The mind, now horrified by the dislocated beggars gathered about the blind Mungia, is suddenly swept into the release of evening fragrantly cool like myrtles; or Turlendana returns from his long voyages and, with his amazing animals, makes his way home into Pescara: “The river of his native place carried to him the peaceful air of the sea. … The silence was profound. The cobwebs shone tranquilly in the sun like mirrors framed by the crystal of the sea.” He passes with the Cyclopean camel, the monkey and the she-ass across the boat bridge and: “Far behind the mountain of Gran Sasso the setting sun irradiated the spring sky … and from the damp earth, the water of the river, the seas, and the ponds, the moisture had arisen. A rosy glow tinted the houses, the sails, the masts, the plants, and the whole landscape, and the figures of the people, acquiring a sort of transparency, grew obscure, the lines of their contour wavering in the fading light.”
Nothing could surpass in peacefulness this vision, a scene like a mirage of fabulous days wrapped in tender colour. Throughout the tale of The Virgin Anna, too, there are, in spite of the vitriolic realism of its spirit, the crystal ecstasies of white flocks of girls before the Eucharist of their first communion. While it was Anna’s father who came ashore from his voyages to the island of Rota with his shirt all scented with southern fruit. The Virgin Anna has many points of resemblance to that other entranced peasant in Une Vie Simple; but Anna had a turtle in place of a parrot, and D’Annunzio is severer with his subject than was Flaubert.

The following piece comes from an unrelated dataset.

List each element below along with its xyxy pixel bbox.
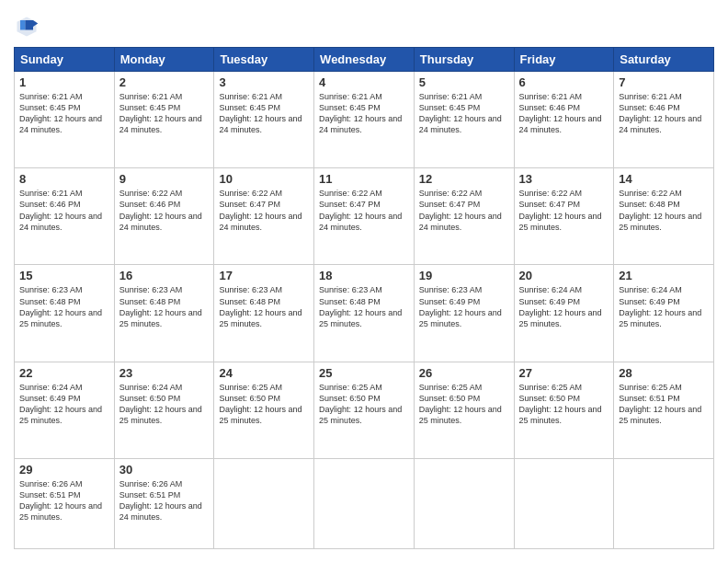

But such idylls are quickly swept away in the fiery death of the Duke of Orfena, with the pistols ringing in high stately chambers, and Mazzagrogna, the major-domo, a dripping corpse, hanging in the railing of a balcony. There is no shrinking, no evasion, here; and none is permitted the reader:—the flames that consume the Duke are not romantic figments, their fierce energy scorches the imagination.
IV
These qualities belong to a high order of creative writing, they can never be the property of mere talent, they have no part in concessions to popular and superficial demands. This does not necessarily imply a criticism of the latter: it is not a crime to prefer happiness to misery, and certainly the tangible facts of happiness are success and the omnipotence of love. Tales and stories exist as a source of pleasure, but men take their pleasures with a difference; and for any who are moved by the heroic spectacle of humanity pinned by fatality to earth but forever struggling for release “Tales of My Native Town” must have a deep significance.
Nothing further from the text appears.